A couple months later, in between hospital stays at Bryan West, I was hospitalized at Madonna Rehab Facility where they teach you new disability life skills. It was there that I met the engineer conducting the Union Pacific Train that severed my legs right above the knees. I wanted to know what had happened from his perspective directly instead of second hand from my family and it took a while for Union Pacific to allow him to release his statement for liability purposes to my understanding.

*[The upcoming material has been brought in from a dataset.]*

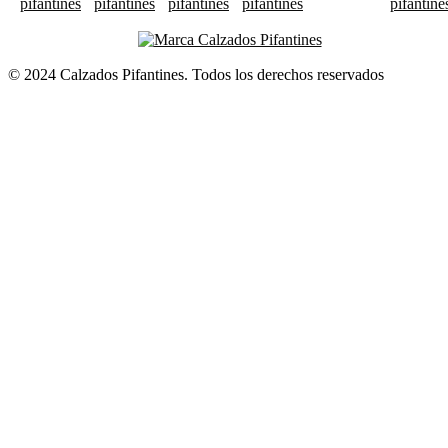
© 2024 Calzados Pifantines. Todos los derechos reservados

The conductor said he was going about 40 to 45 mph through rural Nebraska inside a loaded coal train when he saw what he thought was a mannequin on the track. It's not uncommon for pranks such as this to played on railroad engineers, only this time it wasn't a mannequin, it was me. He saw me laid on my back, my arms folded on my chest , when the train struck me. Desperately, he slammed on the brakes. But loaded coal trains don’t stop quickly. Finally, the train stopped. The engineer grabbed a flashlight, clicked it on and stepped down out of the train. He turned to go find me when he was stunned by a tap on his shoulder. The engineer shined his flashlight in the face of a male in his late 20's with brown hair and brown eyes. He said he also saw a few people cross the tracks about 100 yards up seemingly fleeing the scene. The man in front of the engineer asked, "Why did you stop?" Baffled, the engineer responded "I think I hit somebody." The man, identified by the engineer, was Daniel Owens, my companion that night, and he replied "I hope it's not Mandy." The engineer spun around and ran to find me. I was apparently dragging myself out from underneath the eighth coal car. The engineer did what he could to keep me alive until paramedics arrived. -None of this I remember, and most days I am thankful for that, but I do wish I could remember how I got on those tracks. Before waking up in the ambulance, all I remember was stepping outside for a cigarette, petting horses nearby.
It was after this meeting with the conductor that my family and I began really asking questions. Daniel had told us all different stories, and said other things to the sheriff, nothing added up as his story was constantly changing. He continued to be a part of my life, visiting me in the hospital. But I began to press my mother to have the sheriff's office investigate the case further in early October 2014. On Nov. 10, 2014, relatively late in the evening,I was being readmitted to Bryan West. I had another surgery in the morning..My phone rang, and I was told of Daniel Owens committing suicide the night before.
They say the only reason we get songs stuck in our head is because we're continuously replaying the chorus instead of coming to a melodic conclusion. I imagine till the day I die, like a song on repeat, the hundreds of questions I have will be my refrain. I mourn him. He was my friend, I loved him and trusted him.
I was in and out of hospitals for almost 10 months total over two years. It took months of pain, almost daily bandage changes, reamputations due to regenerated bone growth and physical therapy, learning to become accustomed to my new life- and to walk again on basic prosthetics.